Pour créer du lien à distance, il suffit parfois d’un petit rien : organiser une
visioconférence pour mettre des visages sur les noms, créer un organigramme avec
des photos, animer des forums de discussion en ligne… Bien sûr, le contact direct est
idéal ! «La porte de mon bureau n’est pas toujours ouverte, mais j’essaie autant que
faire se peut de garder du temps pour les rendez-vous informels, indique Nicolas Gilg,
aujourd’hui responsable de développement au siège de Total. Me rendre disponible
améliore la confiance à tous les niveaux.»

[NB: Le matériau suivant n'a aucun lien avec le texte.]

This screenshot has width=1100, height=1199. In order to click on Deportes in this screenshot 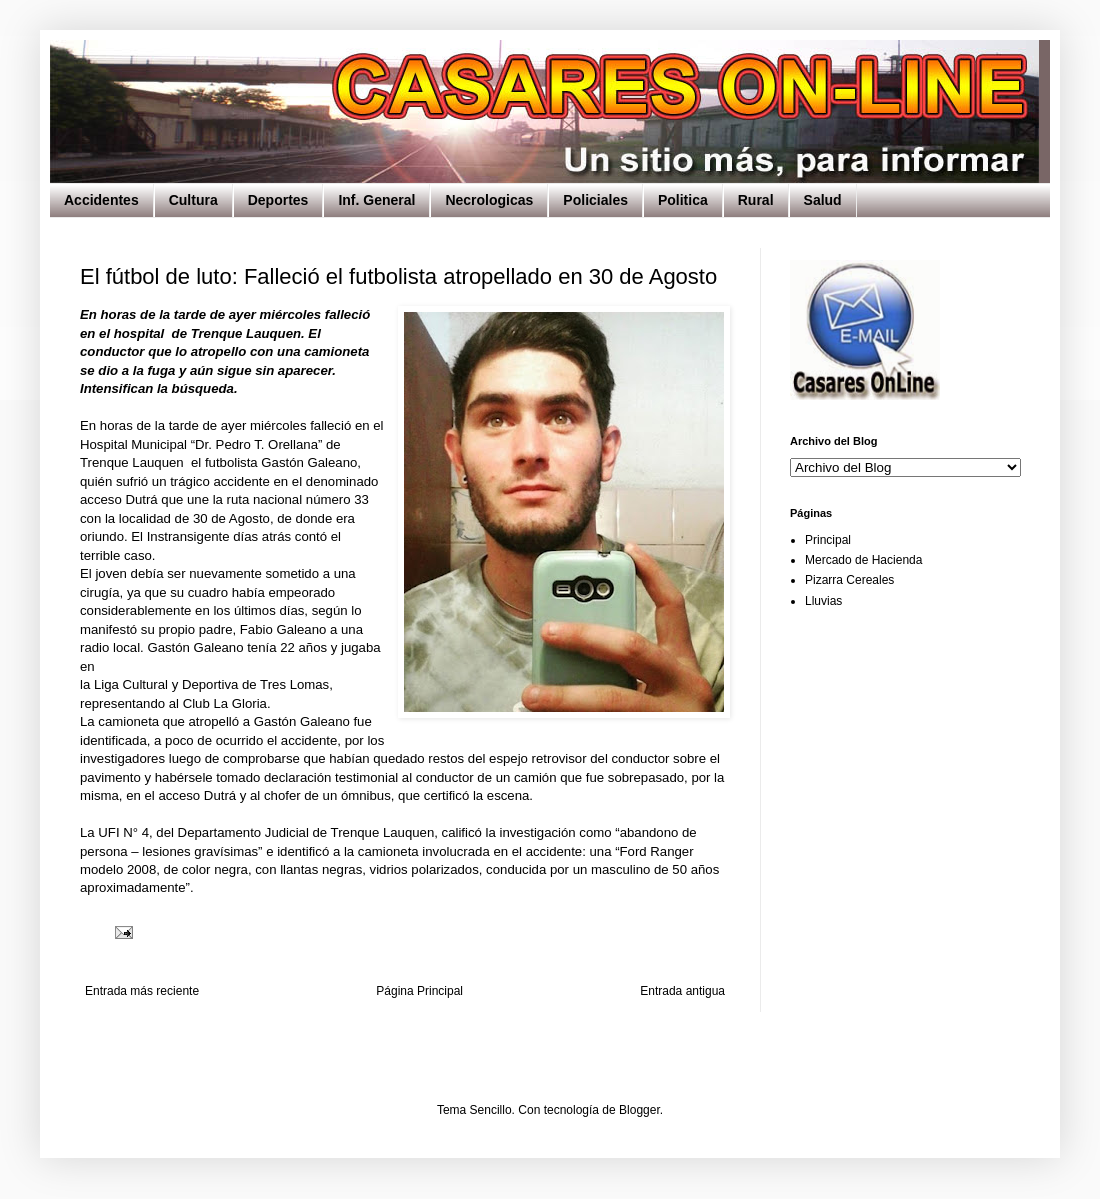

Célébrez les succès avec l’équipe au grand complet

Le nouveau site Internet vient d’être mis en ligne, vous avez atteint ou dépassé
l’objectif de chiffre d’affaires de l’année ? Félicitez individuellement chacun de vos
collaborateurs, en face à face, au téléphone ou par écrit, communiquez dans le journal
interne ou l’Intranet… Organisez un pot au bureau ou invitez toute l’équipe à dîner.
Vous pouvez aussi attribuer une prime, lors d’un séminaire d’équipe. Qu’importe le
lieu : ce qui compte, c’est de se retrouver hors des murs de l’entreprise pour partager
des moments de convivialité. Sachez aussi fêter les résultats intermédiaires, pour
entretenir la cohésion et la motivation de l’équipe.

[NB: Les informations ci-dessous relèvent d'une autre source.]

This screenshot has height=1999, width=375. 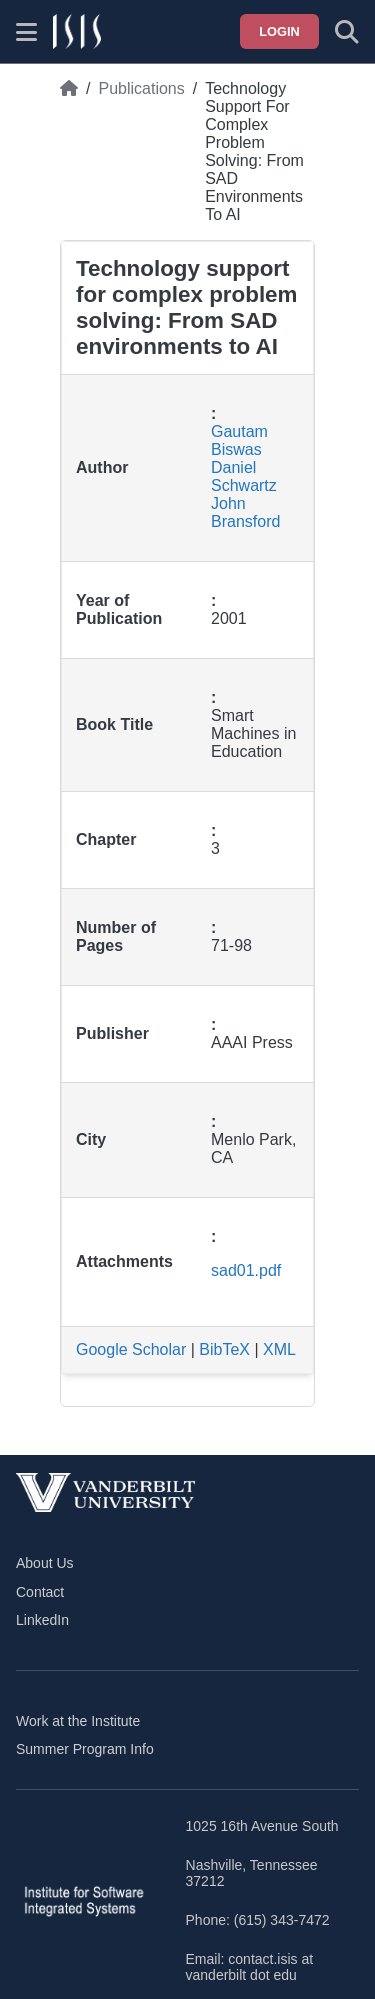 I want to click on About Us, so click(x=45, y=1563).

Transformez les difficultés en autant d’occasions de progrès

Crise économique, baisse de résultats, restructurations, ou changements en tout


genre, désaccords ou conflits entre personnes… la vie des entreprises s’apparente
davantage à un parcours d’obstacles qu’à un long fleuve tranquille ! La capacité à les
franchir avec brio serait même un des indicateurs de bonne santé d’une équipe, selon
Jean-Pierre Braun. «On peut parler de “vraie équipe” à partir du moment où ses
membres sont à l’aise avec les dissensions et capables d’en discuter ouvertement pour
trouver des solutions.»

De temps en temps, le manager est obligé d’intervenir et d’arbitrer un conflit entre


deux personnes. «Cela demande beaucoup d’habileté et d’énergie, mais attaquer le
problème de front est incontournable, affirme Patricia Trinquand. Lorsque deux
individus qui partagent le même bureau refusent de se parler, cela peut pourrir
l’ambiance générale.» Certaines situations nécessitent un coaching d’équipe pour
améliorer les processus de fonctionnement ou résoudre un conflit.
«Cet accompagnement dans le temps dure de quelques mois à plus d’un an, avec en
général des interventions mensuelles d’un coach extérieur à l’entreprise lors des
réunions normales de l’équipe, raconte Didier Kahn. Je me positionne alors surtout en
observateur, mais je n’hésite pas à intervenir pendant la réunion ou en dehors si cela
s’avère nécessaire.» Parfois, le manager-coach a besoin d’être coaché… Une démarche
individuelle au service du collectif.